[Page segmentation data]
──────────────────────────────

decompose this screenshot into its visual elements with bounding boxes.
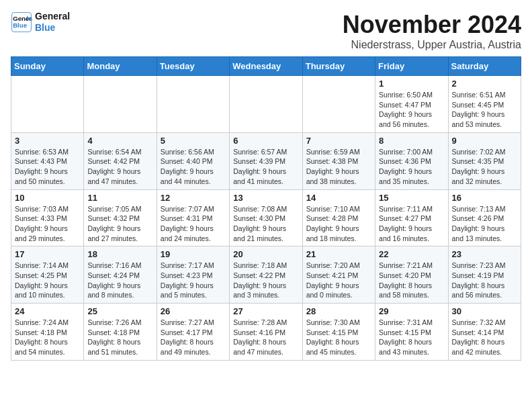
calendar-cell: 25Sunrise: 7:26 AM Sunset: 4:18 PM Dayli… [84, 304, 157, 361]
day-number: 23 [452, 249, 517, 259]
calendar-cell: 23Sunrise: 7:23 AM Sunset: 4:19 PM Dayli… [448, 246, 521, 304]
day-number: 6 [233, 136, 298, 146]
calendar-cell: 16Sunrise: 7:13 AM Sunset: 4:26 PM Dayli… [448, 189, 521, 246]
calendar-cell: 14Sunrise: 7:10 AM Sunset: 4:28 PM Dayli… [302, 189, 375, 246]
cell-content: Sunrise: 7:14 AM Sunset: 4:25 PM Dayligh… [15, 261, 80, 300]
cell-content: Sunrise: 7:31 AM Sunset: 4:15 PM Dayligh… [379, 318, 444, 357]
logo-line1: General [35, 11, 70, 22]
day-number: 7 [306, 136, 371, 146]
calendar-cell: 2Sunrise: 6:51 AM Sunset: 4:45 PM Daylig… [448, 76, 521, 133]
calendar-table: SundayMondayTuesdayWednesdayThursdayFrid… [11, 56, 521, 361]
calendar-cell [11, 76, 84, 133]
cell-content: Sunrise: 6:57 AM Sunset: 4:39 PM Dayligh… [233, 147, 298, 187]
day-number: 25 [87, 306, 152, 316]
cell-content: Sunrise: 6:50 AM Sunset: 4:47 PM Dayligh… [379, 90, 444, 130]
day-number: 1 [379, 79, 444, 89]
cell-content: Sunrise: 7:27 AM Sunset: 4:17 PM Dayligh… [161, 318, 226, 357]
day-number: 9 [452, 136, 517, 146]
weekday-monday: Monday [84, 57, 157, 76]
cell-content: Sunrise: 7:24 AM Sunset: 4:18 PM Dayligh… [15, 318, 80, 357]
logo-line2: Blue [35, 22, 70, 34]
cell-content: Sunrise: 7:11 AM Sunset: 4:27 PM Dayligh… [379, 204, 444, 244]
svg-text:Blue: Blue [13, 21, 27, 29]
calendar-cell: 7Sunrise: 6:59 AM Sunset: 4:38 PM Daylig… [302, 132, 375, 189]
calendar-cell [230, 76, 302, 133]
calendar-cell: 17Sunrise: 7:14 AM Sunset: 4:25 PM Dayli… [11, 246, 84, 304]
weekday-wednesday: Wednesday [230, 57, 302, 76]
day-number: 17 [15, 249, 80, 259]
weekday-thursday: Thursday [302, 57, 375, 76]
cell-content: Sunrise: 6:59 AM Sunset: 4:38 PM Dayligh… [306, 147, 371, 187]
week-row-3: 10Sunrise: 7:03 AM Sunset: 4:33 PM Dayli… [11, 189, 521, 246]
day-number: 20 [233, 249, 298, 259]
calendar-cell: 28Sunrise: 7:30 AM Sunset: 4:15 PM Dayli… [302, 304, 375, 361]
calendar-cell: 20Sunrise: 7:18 AM Sunset: 4:22 PM Dayli… [230, 246, 302, 304]
calendar-cell: 29Sunrise: 7:31 AM Sunset: 4:15 PM Dayli… [375, 304, 448, 361]
calendar-body: 1Sunrise: 6:50 AM Sunset: 4:47 PM Daylig… [11, 76, 521, 361]
day-number: 30 [452, 306, 517, 316]
cell-content: Sunrise: 7:05 AM Sunset: 4:32 PM Dayligh… [87, 204, 152, 244]
calendar-cell: 6Sunrise: 6:57 AM Sunset: 4:39 PM Daylig… [230, 132, 302, 189]
calendar-cell: 10Sunrise: 7:03 AM Sunset: 4:33 PM Dayli… [11, 189, 84, 246]
cell-content: Sunrise: 6:56 AM Sunset: 4:40 PM Dayligh… [161, 147, 226, 187]
day-number: 2 [452, 79, 517, 89]
cell-content: Sunrise: 7:30 AM Sunset: 4:15 PM Dayligh… [306, 318, 371, 357]
day-number: 22 [379, 249, 444, 259]
calendar-cell: 3Sunrise: 6:53 AM Sunset: 4:43 PM Daylig… [11, 132, 84, 189]
calendar-cell: 18Sunrise: 7:16 AM Sunset: 4:24 PM Dayli… [84, 246, 157, 304]
calendar-cell: 1Sunrise: 6:50 AM Sunset: 4:47 PM Daylig… [375, 76, 448, 133]
day-number: 18 [87, 249, 152, 259]
calendar-cell: 26Sunrise: 7:27 AM Sunset: 4:17 PM Dayli… [157, 304, 229, 361]
weekday-sunday: Sunday [11, 57, 84, 76]
calendar-cell: 13Sunrise: 7:08 AM Sunset: 4:30 PM Dayli… [230, 189, 302, 246]
calendar-cell: 24Sunrise: 7:24 AM Sunset: 4:18 PM Dayli… [11, 304, 84, 361]
cell-content: Sunrise: 7:00 AM Sunset: 4:36 PM Dayligh… [379, 147, 444, 187]
cell-content: Sunrise: 7:16 AM Sunset: 4:24 PM Dayligh… [87, 261, 152, 300]
cell-content: Sunrise: 7:26 AM Sunset: 4:18 PM Dayligh… [87, 318, 152, 357]
cell-content: Sunrise: 7:10 AM Sunset: 4:28 PM Dayligh… [306, 204, 371, 244]
day-number: 5 [161, 136, 226, 146]
cell-content: Sunrise: 7:20 AM Sunset: 4:21 PM Dayligh… [306, 261, 371, 300]
day-number: 26 [161, 306, 226, 316]
calendar-cell: 4Sunrise: 6:54 AM Sunset: 4:42 PM Daylig… [84, 132, 157, 189]
day-number: 27 [233, 306, 298, 316]
cell-content: Sunrise: 7:03 AM Sunset: 4:33 PM Dayligh… [15, 204, 80, 244]
calendar-cell [157, 76, 229, 133]
day-number: 28 [306, 306, 371, 316]
page-header: General Blue General Blue November 2024 … [11, 11, 521, 51]
day-number: 24 [15, 306, 80, 316]
cell-content: Sunrise: 7:17 AM Sunset: 4:23 PM Dayligh… [161, 261, 226, 300]
calendar-cell: 8Sunrise: 7:00 AM Sunset: 4:36 PM Daylig… [375, 132, 448, 189]
day-number: 16 [452, 193, 517, 203]
cell-content: Sunrise: 6:51 AM Sunset: 4:45 PM Dayligh… [452, 90, 517, 130]
day-number: 19 [161, 249, 226, 259]
logo-icon: General Blue [11, 11, 32, 33]
cell-content: Sunrise: 7:21 AM Sunset: 4:20 PM Dayligh… [379, 261, 444, 300]
week-row-5: 24Sunrise: 7:24 AM Sunset: 4:18 PM Dayli… [11, 304, 521, 361]
calendar-cell: 22Sunrise: 7:21 AM Sunset: 4:20 PM Dayli… [375, 246, 448, 304]
weekday-header-row: SundayMondayTuesdayWednesdayThursdayFrid… [11, 57, 521, 76]
cell-content: Sunrise: 6:53 AM Sunset: 4:43 PM Dayligh… [15, 147, 80, 187]
week-row-1: 1Sunrise: 6:50 AM Sunset: 4:47 PM Daylig… [11, 76, 521, 133]
logo: General Blue General Blue [11, 11, 70, 34]
calendar-cell: 30Sunrise: 7:32 AM Sunset: 4:14 PM Dayli… [448, 304, 521, 361]
cell-content: Sunrise: 6:54 AM Sunset: 4:42 PM Dayligh… [87, 147, 152, 187]
cell-content: Sunrise: 7:02 AM Sunset: 4:35 PM Dayligh… [452, 147, 517, 187]
week-row-4: 17Sunrise: 7:14 AM Sunset: 4:25 PM Dayli… [11, 246, 521, 304]
calendar-cell [302, 76, 375, 133]
month-title: November 2024 [343, 11, 521, 39]
location-title: Niederstrass, Upper Austria, Austria [343, 39, 521, 51]
day-number: 29 [379, 306, 444, 316]
day-number: 13 [233, 193, 298, 203]
calendar-cell: 5Sunrise: 6:56 AM Sunset: 4:40 PM Daylig… [157, 132, 229, 189]
day-number: 15 [379, 193, 444, 203]
weekday-tuesday: Tuesday [157, 57, 229, 76]
day-number: 8 [379, 136, 444, 146]
title-block: November 2024 Niederstrass, Upper Austri… [343, 11, 521, 51]
day-number: 14 [306, 193, 371, 203]
day-number: 12 [161, 193, 226, 203]
calendar-cell: 19Sunrise: 7:17 AM Sunset: 4:23 PM Dayli… [157, 246, 229, 304]
calendar-cell [84, 76, 157, 133]
cell-content: Sunrise: 7:23 AM Sunset: 4:19 PM Dayligh… [452, 261, 517, 300]
calendar-cell: 15Sunrise: 7:11 AM Sunset: 4:27 PM Dayli… [375, 189, 448, 246]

──────────────────────────────

What you should do
Among the entries above, how many lines include the word "General"? Reply with the number only.

Result for this exercise
4